__What you should do__: Below are lines of data, and only some are wanted. Please repeat exactly those from the line that has "DEVIS GRATUIT" through the line that has "personnalisée.".

__Collected data__:
--*--

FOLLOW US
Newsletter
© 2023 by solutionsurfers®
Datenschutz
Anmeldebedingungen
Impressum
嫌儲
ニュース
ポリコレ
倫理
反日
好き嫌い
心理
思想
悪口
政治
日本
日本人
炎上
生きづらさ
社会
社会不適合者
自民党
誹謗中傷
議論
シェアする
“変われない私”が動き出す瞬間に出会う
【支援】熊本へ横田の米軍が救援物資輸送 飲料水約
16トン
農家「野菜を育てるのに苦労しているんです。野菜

--*--

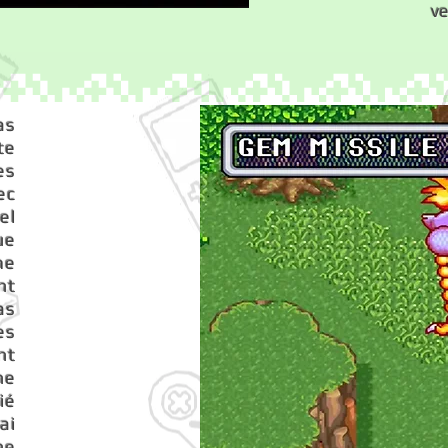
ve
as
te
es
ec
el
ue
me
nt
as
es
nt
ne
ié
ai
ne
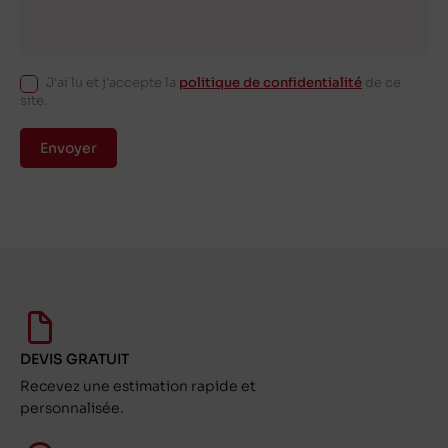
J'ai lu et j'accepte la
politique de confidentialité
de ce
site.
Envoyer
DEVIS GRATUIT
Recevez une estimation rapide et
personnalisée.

--*--

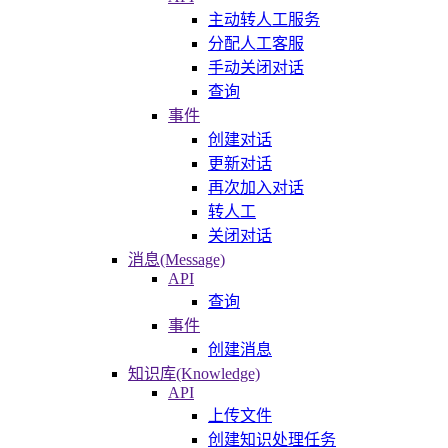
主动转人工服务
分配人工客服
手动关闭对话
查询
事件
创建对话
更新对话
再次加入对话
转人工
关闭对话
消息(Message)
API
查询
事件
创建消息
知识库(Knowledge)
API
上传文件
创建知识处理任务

--*--

__Task result__:
DEVIS GRATUIT
Recevez une estimation rapide et
personnalisée.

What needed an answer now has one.